Class 1: Shape or dtype mismatch

One rank calls dist.all_reduce(tensor_fp16) and another calls dist.all_reduce(tensor_bf16). NCCL’s per-rank state machines diverge; the ring stalls partway through.

Fingerprint: NCCL log shows the collective started on all ranks but never completed; NCCL_DEBUG_SUBSYS=COLL reveals the size or dtype field differs between ranks at the start of the hung op.

Common causes: dtype= mismatch from autocast scope differences, batch-size mismatch when one rank gets fewer samples (uneven DataLoader), tensor-shape mismatch when one rank has a different sequence length.

Fix: assert dtype + shape consistency at every collective entry. PyTorch’s dist.barrier() before the suspect op + an assert tensor.shape == expected_shape on every rank narrows it instantly.

Class 2: Silent rank loss

One rank crashes mid-step (cgroup OOM-kill, CUDA error, segfault). The other ranks issue the next collective and wait forever for the dead rank’s contribution.

Fingerprint: nvidia-smi on the node shows the GPU process gone for one rank; dmesg shows the OOM-kill or segfault; the surviving ranks’ NCCL log shows them stuck on a collective just after the rank disappeared.

Common causes: cgroup memory limit hit on one container (container OOM), CUDA OOM with expandable_segments not configured, NIC reset, network partition, NaN-induced abort.

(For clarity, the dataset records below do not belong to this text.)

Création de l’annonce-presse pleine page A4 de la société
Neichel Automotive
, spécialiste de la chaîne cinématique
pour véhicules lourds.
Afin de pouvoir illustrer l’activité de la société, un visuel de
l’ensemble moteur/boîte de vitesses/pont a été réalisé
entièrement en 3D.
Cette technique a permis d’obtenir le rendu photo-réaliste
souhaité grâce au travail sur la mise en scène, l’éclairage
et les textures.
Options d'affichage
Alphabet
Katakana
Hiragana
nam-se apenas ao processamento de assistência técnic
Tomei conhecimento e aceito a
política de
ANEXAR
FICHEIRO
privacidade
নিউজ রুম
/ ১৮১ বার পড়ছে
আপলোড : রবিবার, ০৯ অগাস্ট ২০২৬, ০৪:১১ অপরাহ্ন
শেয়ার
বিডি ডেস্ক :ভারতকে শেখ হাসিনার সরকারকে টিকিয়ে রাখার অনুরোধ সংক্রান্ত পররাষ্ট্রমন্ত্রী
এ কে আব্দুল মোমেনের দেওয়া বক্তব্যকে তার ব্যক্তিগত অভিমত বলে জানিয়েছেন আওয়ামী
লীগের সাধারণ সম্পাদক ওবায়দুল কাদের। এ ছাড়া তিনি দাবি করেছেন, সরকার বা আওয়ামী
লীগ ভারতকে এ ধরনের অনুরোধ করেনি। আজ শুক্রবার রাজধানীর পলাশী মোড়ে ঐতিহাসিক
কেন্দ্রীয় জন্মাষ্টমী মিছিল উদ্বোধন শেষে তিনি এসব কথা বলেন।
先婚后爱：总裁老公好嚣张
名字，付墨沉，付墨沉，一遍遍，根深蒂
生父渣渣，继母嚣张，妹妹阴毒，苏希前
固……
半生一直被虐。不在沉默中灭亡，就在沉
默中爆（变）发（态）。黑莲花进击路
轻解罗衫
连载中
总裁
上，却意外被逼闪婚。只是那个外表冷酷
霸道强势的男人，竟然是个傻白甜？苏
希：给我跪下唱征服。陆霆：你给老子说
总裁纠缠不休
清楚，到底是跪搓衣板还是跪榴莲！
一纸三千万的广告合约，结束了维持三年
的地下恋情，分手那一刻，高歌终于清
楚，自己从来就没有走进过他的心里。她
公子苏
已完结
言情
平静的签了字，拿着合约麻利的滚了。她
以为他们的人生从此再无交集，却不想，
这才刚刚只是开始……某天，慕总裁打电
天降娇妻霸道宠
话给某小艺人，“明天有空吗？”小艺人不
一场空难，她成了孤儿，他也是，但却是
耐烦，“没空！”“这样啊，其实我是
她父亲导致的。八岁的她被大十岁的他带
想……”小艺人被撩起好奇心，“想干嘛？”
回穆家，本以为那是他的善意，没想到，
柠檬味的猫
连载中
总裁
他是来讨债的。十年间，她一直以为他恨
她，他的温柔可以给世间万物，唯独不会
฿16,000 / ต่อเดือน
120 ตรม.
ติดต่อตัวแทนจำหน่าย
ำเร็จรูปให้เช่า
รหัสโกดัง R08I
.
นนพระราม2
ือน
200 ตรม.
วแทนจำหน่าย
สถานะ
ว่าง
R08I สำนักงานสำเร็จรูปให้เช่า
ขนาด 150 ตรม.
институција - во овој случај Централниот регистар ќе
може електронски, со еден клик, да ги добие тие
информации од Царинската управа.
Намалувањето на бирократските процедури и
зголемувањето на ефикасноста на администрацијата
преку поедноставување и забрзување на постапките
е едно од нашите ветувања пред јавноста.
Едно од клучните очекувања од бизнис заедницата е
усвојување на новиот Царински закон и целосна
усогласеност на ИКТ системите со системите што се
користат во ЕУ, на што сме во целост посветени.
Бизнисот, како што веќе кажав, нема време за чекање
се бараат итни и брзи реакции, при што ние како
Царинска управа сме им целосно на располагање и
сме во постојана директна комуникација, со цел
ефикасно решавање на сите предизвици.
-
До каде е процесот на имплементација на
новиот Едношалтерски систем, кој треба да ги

Fix: enable NCCL_ASYNC_ERROR_HANDLING=1 so a NCCL timeout raises an exception instead of hanging forever. Set a sane NCCL_TIMEOUT_MS (default is 30 minutes; for debug, drop to 5 minutes). Always run with torchrun --max-restarts=0 during debug so the dead rank doesn’t get silently restarted.

Class 3: Timeline drift

All ranks alive, all running the right code, but one rank is consistently slower (slow GPU, throttled NVLink, busy NIC). It eventually exceeds the NCCL timeout and the job aborts.

Fingerprint: throughput slowly degrades over training steps; one rank’s NCCL log shows it consistently completing collectives 200–500 ms after the others; eventually NCCL_TIMEOUT_MS triggers.

Common causes: ECC errors throttling one GPU’s clock, thermal throttling, NIC contention with another job on the same fabric, broken cable on one IB port.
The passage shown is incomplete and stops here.